In a very personal sense, the most rewarding part of the job is feeling recognised. The nature of the job often means that silence can be a high form of praise because problems have been avoided or solved. But recognition is this magical thing. The Zulu have a word, both a greeting and an ethos, based on this idea: ubuntu, “I am because you/we are”. We value human connection above all. Now that I’m leaving, a colleague gave me the highest compliment: “This business is very different than when you joined, and we wouldn’t be here without you.” Ubuntu.

What’s your professional goal in the next ~10 years?  

  • I’m a chief of staff because I’m terrible at choosing one thing to focus on, so I’ve always found setting long-term goals difficult. Fulfillment is my main professional KPI, but fulfillment isn’t a milestone to be achieved. I’m increasingly skeptical of the notion that achievement begets fulfillment.

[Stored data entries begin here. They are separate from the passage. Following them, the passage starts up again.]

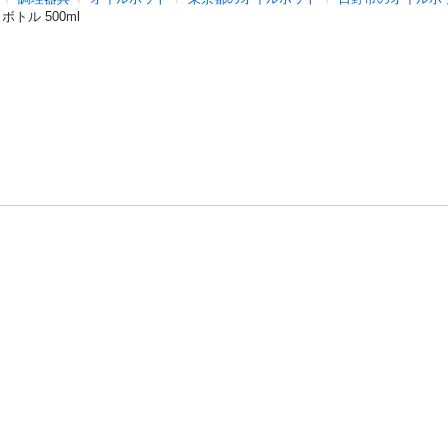
ボトル 500ml
バシーポリシー
プライバシー・ステートメント
健全化に資する運用
プ
ご利用ガイド
フリーワードで探す
特定商取引法の表示
利用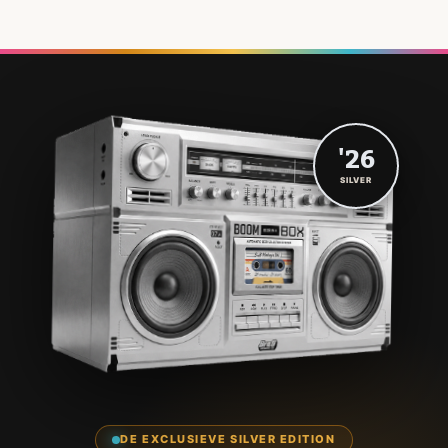
'26
SILVER
DE EXCLUSIEVE SILVER EDITION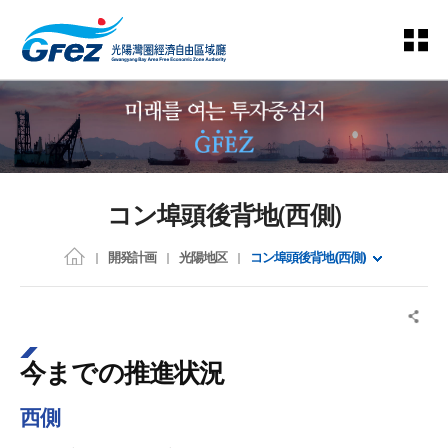
コン埠頭後背地(西側)
開発計画
光陽地区
コン埠頭後背地(西側)
今までの推進状況
西側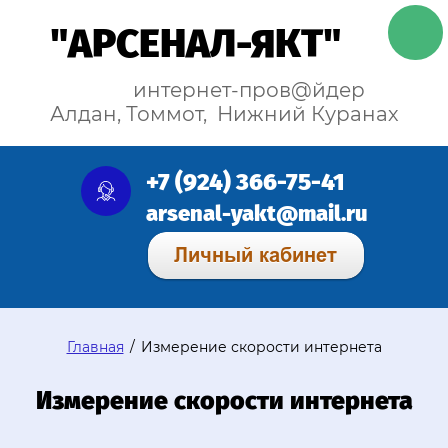
"АРСЕНАЛ-ЯКТ"
интернет-пров@йдер
Алдан, Томмот, Нижний Куранах
+7 (924) 366-75-41
arsenal-yakt@mail.ru
Главная
/
Измерение скорости интернета
Измерение скорости интернета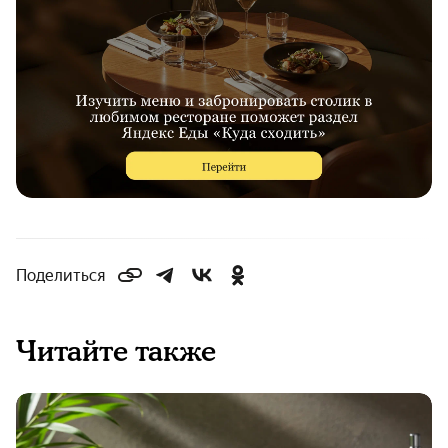
Поделиться
Читайте также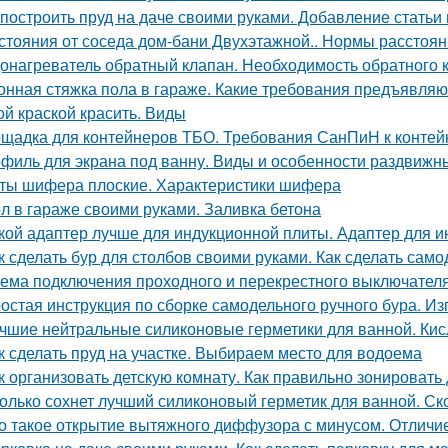
 построить пруд на даче своими руками. Добавление статьи
стояния от соседа дом-бани Двухэтажной.. Нормы расстояни
онагреватель обратный клапан. Необходимость обратного 
онная стяжка пола в гараже. Какие требования предъявляю
ой краской красить. Виды
щадка для контейнеров ТБО. Требования СанПиН к конте
филь для экрана под ванну. Виды и особенности раздвижн
ты шифера плоские. Характеристики шифера
л в гараже своими руками. Заливка бетона
кой адаптер лучше для индукционной плиты. Адаптер для и
к сделать бур для столбов своими руками. Как сделать сам
ема подключения проходного и перекрестного выключателя 
остая инструкция по сборке самодельного ручного бура. Из
чшие нейтральные силиконовые герметики для ванной. Кис
к сделать пруд на участке. Выбираем место для водоема
к организовать детскую комнату. Как правильно зонировать
олько сохнет лучший силиконовый герметик для ванной. Ск
о такое открытие вытяжного диффузора с минусом. Отличи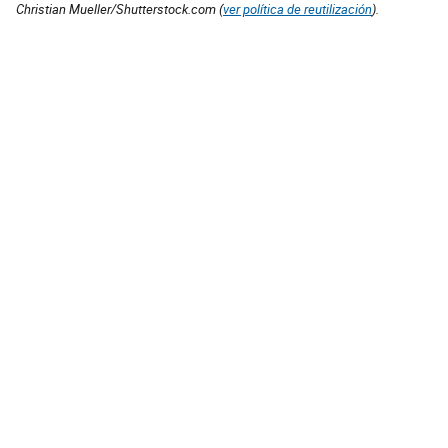
Christian Mueller/Shutterstock.com (
ver política de reutilización
).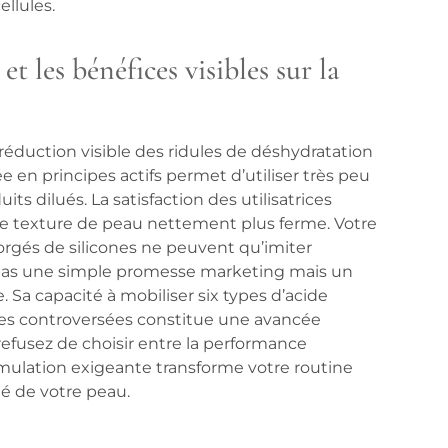
ellules.
t les bénéfices visibles sur la
 réduction visible des ridules de déshydratation
e en principes actifs permet d’utiliser très peu
s dilués. La satisfaction des utilisatrices
une texture de peau nettement plus ferme. Votre
orgés de silicones ne peuvent qu’imiter
 pas une simple promesse marketing mais un
. Sa capacité à mobiliser six types d’acide
s controversées constitue une avancée
refusez de choisir entre la performance
rmulation exigeante transforme votre routine
é de votre peau.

My goals are likely to change (and keep changing) every few years. 
  • I’ll consider my professional life a success if I can answer “Yes” to these questions at the end of any chapter:
    1. Am I proud of what I did?
    2. Did I do it with, and for, good people? 
    3. Did I make enough money to meet my obligations (and have a little fun)?

If you could wave a magic wand, with 3 wishes for your role, what would they be?

  1. Autonomy.
  2. Mastering a craft.
  3. Building a community of purpose-led movers and shakers.

What’s something that you want to learn? (professional or not!)

  • Salsa dancing. My girlfriend and I just started lessons, and I’m hooked. It’s an amazing way to get into flow, and it’s highly effective for stress relief. It’s tough to shake your hips without smiling.

What’s something that you’re sneaky good at or that people wouldn’t expect about you?

  • Rapping Kanye West’s “Gold Digger” without any lyrics.

What’s something that you’d like help with?

  • Learning how to ask for help.

What’s the best professional advice that you’ve ever been given?

  • Go for it. Human brains are naturally risk averse; we evolved to avoid threats. That means that we often inflate the value of safe options and overlook the cost of inaction. When I ask peers and colleagues about their deepest regrets, they most often choose some version of inaction or failure to launch. We repeatedly underestimate the opportunity cost of inertia. I would rather try and fail than wonder “what if?”